- Release poster
- Directed by: Steven Bognar Julia Reichert
- Produced by: Steven Bognar Dave Chappelle Julia Reichert
- Starring: Dave Chappelle
- Cinematography: Ian Cook
- Edited by: Kevin Jones, Jaime Meyers Schlenck, and Hannah Blair
- Production company: Pilot Boy Productions
- Release date: June 19, 2021 (Tribeca Film Festival);
- Running time: 120 minutes
- Country: United States
- Language: English

= Dave Chappelle: Live in Real Life =

Dave Chappelle: Live in Real Life (originally titled Dave Chappelle: This Time This Place and advertised as Untitled Dave Chappelle Documentary) is a documentary film directed by Steven Bognar and Julia Reichert. The film details Dave Chappelle's 2020 comedy shows and musical concerts he put on in Yellow Springs, Ohio during the COVID-19 pandemic in the United States and the 2020 George Floyd protests.

== Background ==
Following closures of comedy clubs and venues due to the COVID-19 pandemic, and the murder of George Floyd, Dave Chappelle began hosting outdoor comedy and music shows in a cornfield in his home of Yellow Springs, Ohio. Chappelle created a COVID-19 bubble to protect artists via testing. The bubble suffered a few COVID-19 exposures. Filmmakers Steven Bognar and Julia Reichert, directors of the documentary American Factory, happen to be Chappelle's neighbours and were asked to direct the film.

== Release ==
The film was premiered at Tribeca Film Festival on June 19, 2021, at Radio City Music Hall.
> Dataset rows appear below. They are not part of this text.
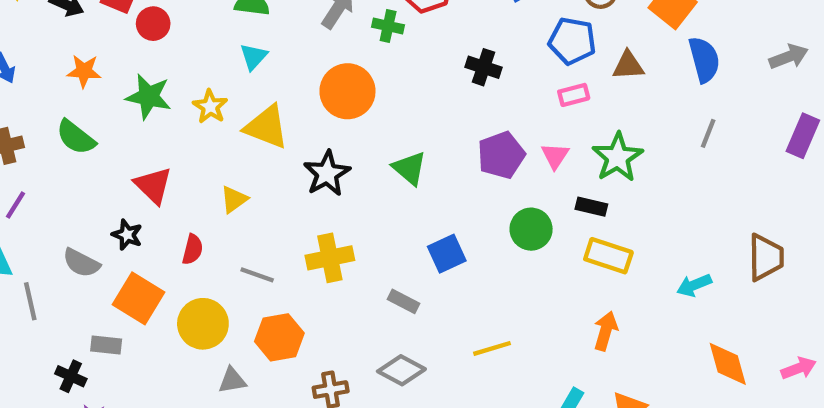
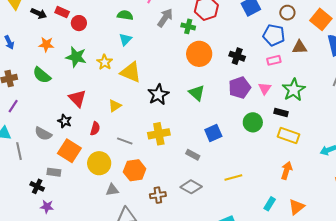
black cross: (483, 67) -> (237, 56), moved
orange circle: (347, 91) -> (199, 54), moved

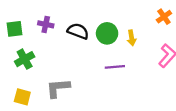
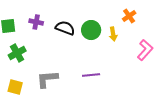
orange cross: (164, 17) -> (129, 16), moved
purple line: (115, 67) -> (91, 75), moved

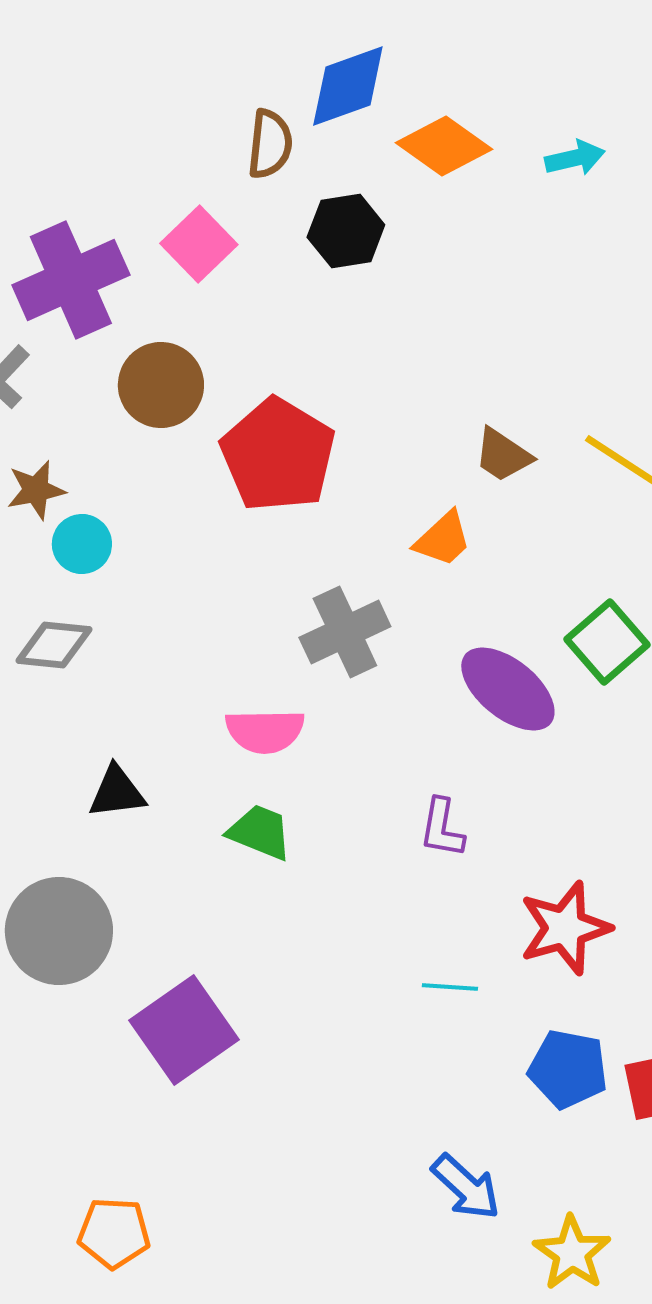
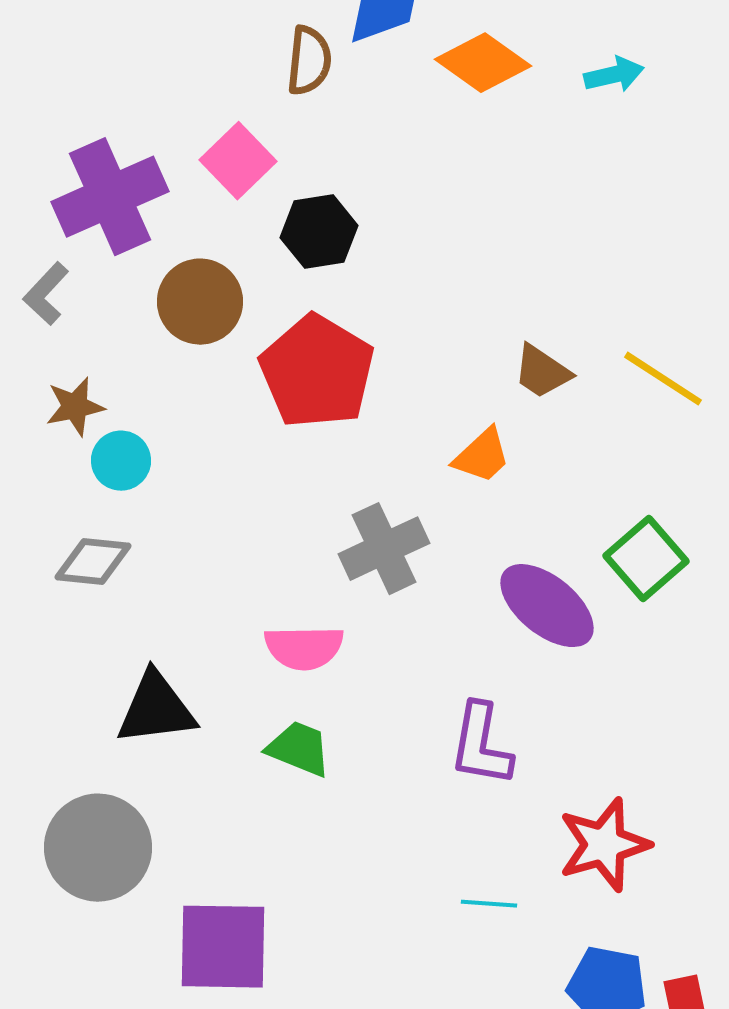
black hexagon: (346, 231) -> (319, 232), moved
black triangle: (117, 792) -> (156, 709), size x1.4
purple L-shape: (442, 828) -> (481, 745), size x1.4
purple square: (184, 1030) -> (223, 947), turned 36

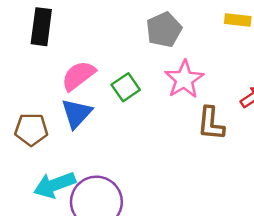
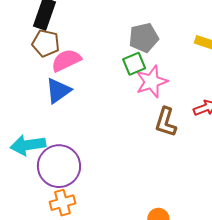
green square: (126, 87) -> (134, 64), moved
brown pentagon: (31, 129) -> (46, 43), moved

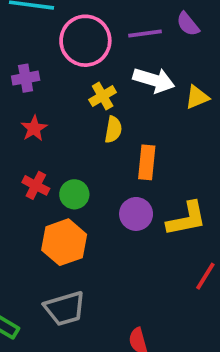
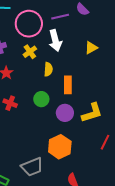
white arrow: (154, 80) -> (55, 41), moved, turned 65
yellow cross: (103, 96) -> (30, 52), moved
green circle: (74, 194) -> (41, 99), moved
orange hexagon: (64, 242) -> (60, 147), moved

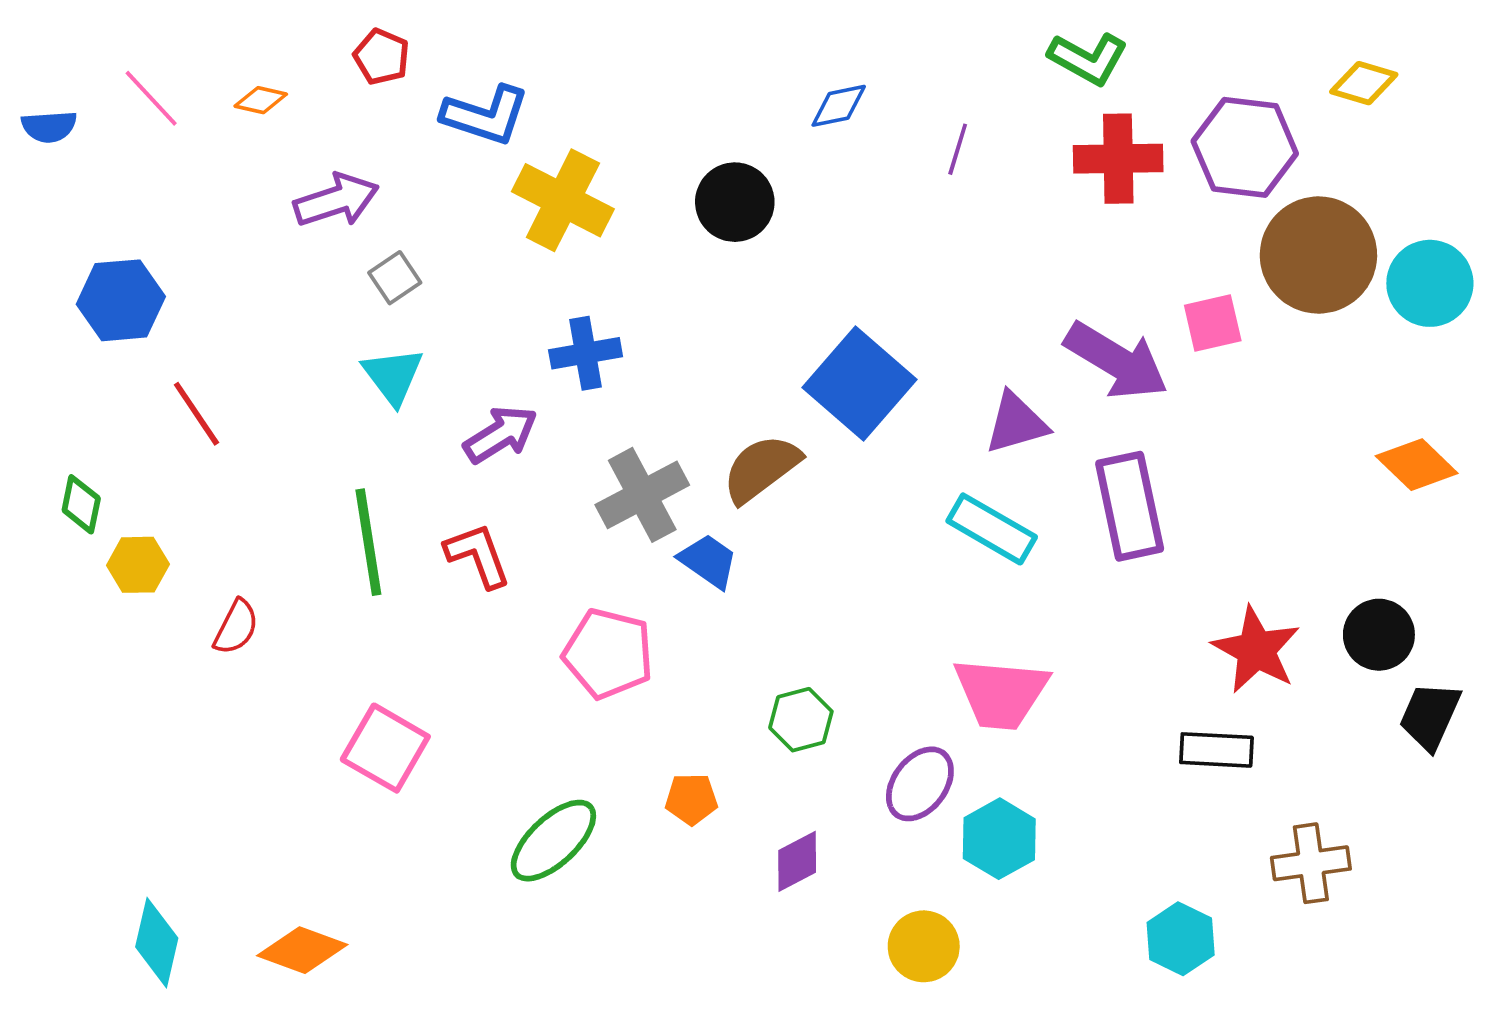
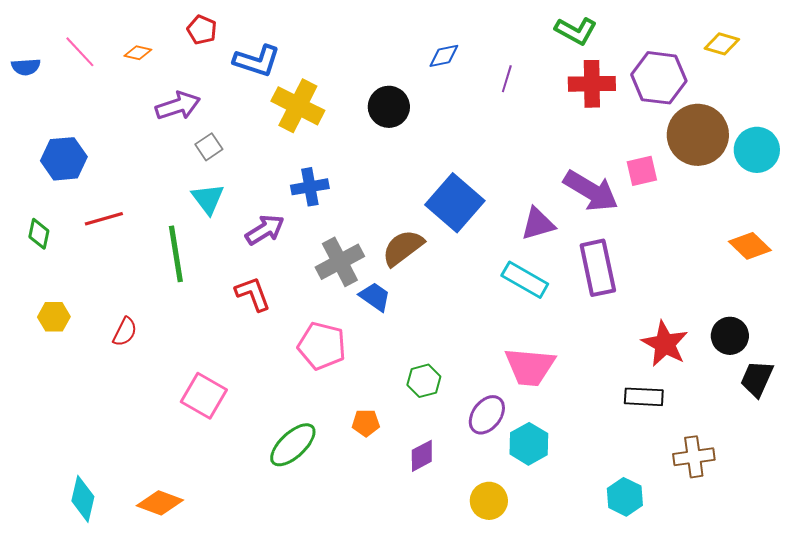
red line: (196, 414) -> (104, 219), turned -72
green diamond: (81, 504) -> (39, 234), moved
green line: (368, 542) -> (176, 254), moved
yellow hexagon: (138, 565) -> (54, 317), moved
Following controversy over jokes made in Chappelle's October 2021 Netflix special The Closer, distributors were not interested in the film and film festivals "uninvited" the film from being screened. Chappelle decided to take the film on tour to be shown in 10 arenas in cities across the United States and Canada and will have a limited theatrical run beginning November 19, 2021.

== Reception ==
Chappelle asked critics not to review the film.

In a positive review, Peter Debruge of Variety called the film "an impressive account of how the comedian found a way to host live stand-up shows during the jittery first summer of the COVID-19 pandemic, directed by Oscar-winning American Factory duo Julia Reichert and Steven Bognar".

The film has not yet been released to the general public.